①沖縄タイムス社説-[辺野古訴訟 和解]政治休戦で終わらすな
②琉球新報社説-代執行訴訟和解 新基地 根本から問え 「辺野古が唯一」は本当か
③朝日新聞社説-政府と沖縄 真の和解にするために
④東京新聞社説-「辺野古」和解 県内断念こそ選択肢に
⑤毎日新聞社説-辺野古訴訟和解 政府は誠意ある対話を
⑥大分合同新聞論説-辺野古訴訟の和解成立 腰据えて話し合いを
⑦読売新聞社説-辺野古訴訟和解 移設推進方針は堅持して臨め


 引用したのは、今回数社であったが、こでもやはり政府側だけにたった読売新聞の主張の突出ぶりが際立っている。
 今回の各紙の要約は次のようになる。


(1)和解の意味
1.沖縄タイムス社説
①国が名護市辺野古への新基地建設をあきらめたわけではないが、それでもなお、沖縄県にとって「地方自治を守り、工事を止める」という2点で、和解の成立は重要な意味を持つ。
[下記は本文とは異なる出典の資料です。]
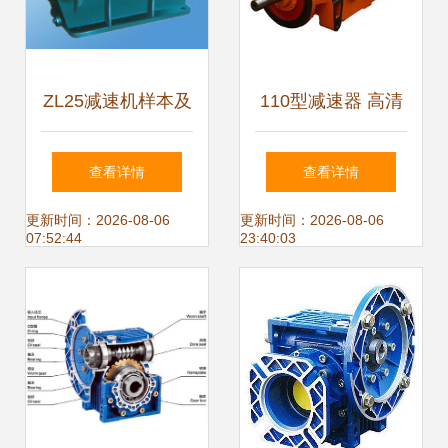
ZL25减速机样本及
110型减速器 高清
产品图片-机电商情
结构图与环保工业
查看详情
查看详情
网电子样本库
应用解析
更新时间：2026-08-06
更新时间：2026-08-06
07:52:44
23:40:03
②これによって国が県を訴えた「代執行訴訟」、県が国を相手に起こした「係争委不服訴訟」が取り下げられ、県が提訴した「抗告訴訟」も連動して取り下げられる予定だ。
③沖縄防衛局は、行政不服審査法に基づく審査請求と執行停止申し立てを取り下げることになっている。法律上は、翁長知事が埋め立て承認を取り消した時点に戻り、工事は止まる。
④平たくいえば、工事を中断した上で、県と国が争っている訴訟をいったん取り下げて訴訟を一本化し、その判決には県も国も従う、というのが和解案の内容だ。
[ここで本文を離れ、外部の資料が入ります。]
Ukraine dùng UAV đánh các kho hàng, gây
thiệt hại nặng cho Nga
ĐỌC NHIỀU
⑤とりわけ注目したいのは、地方自治法改正によって国と地方公共団体が「それぞれ独立の行政主体として役割を分担し、対等・協力の関係となる」ことが期待されたにもかかわらず、「改正の精神にも反する状況になっている」ことを指摘し、国におきゅうを据えている点だ。
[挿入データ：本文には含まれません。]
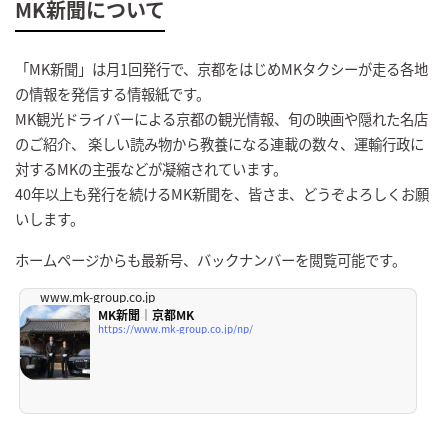
MK新聞について
「MK新聞」は月1回発行で、京都をはじめMKタクシーが走る各地
の情報を発信する情報紙です。
MK観光ドライバーによる京都の観光情報、旬の映画や隠れた名店
のご紹介、 楽しい読み物から教養になる連載の数々、運輸行政に
対するMKの主張などが凝縮されています。
40年以上も発行を続けるMK新聞を、皆さま、どうぞよろしくお願
いします。
ホームページからも最新号、バックナンバーを閲覧可能です。
www.mk-group.co.jp
MK新聞｜京都MK
https://www.mk-group.co.jp/np/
⑥今後も裁判で争うとなると、えんえんと法廷闘争が続き、「知事の広範な裁量が認められて(国が)敗訴するリスクは高い」とも踏み込んで指摘している。裁判所はそのような状態の異常さを強調し、司法の立場から警鐘を鳴らしたのである。
⑦仮に新たな訴訟で県が敗訴した場合、埋め立て承認取り消し処分が取り消され、工事が再開される。裁判の結果に従うことは県も明らかにしているが、知事の姿勢が「辺野古容認」に変わるわけではない。どっちみち裁判が避けられないものだとすれば、和解勧告の受け入れがベターな選択だといえる。
2.琉球新報社説
①一見、国が柔軟な姿勢に転じたかに見える。だがそれは見せ掛けにすぎない。真実は、敗訴間近に追い詰められた国が、やむなく代執行訴訟から退却したのである。
②福岡高裁那覇支部の多見谷寿郎裁判長がこの和解案を示した時点で、結論は必然だったとも言える。国と県の対立に決着を図る上で最も強権的な手法が代執行だ。他の手段を経ず、いきなり最終手段たる代執行を求めた国に対し、裁判長は代執行以外の手段を勧めたわけである。「このまま行けば国敗訴だ」と警告したのに近い。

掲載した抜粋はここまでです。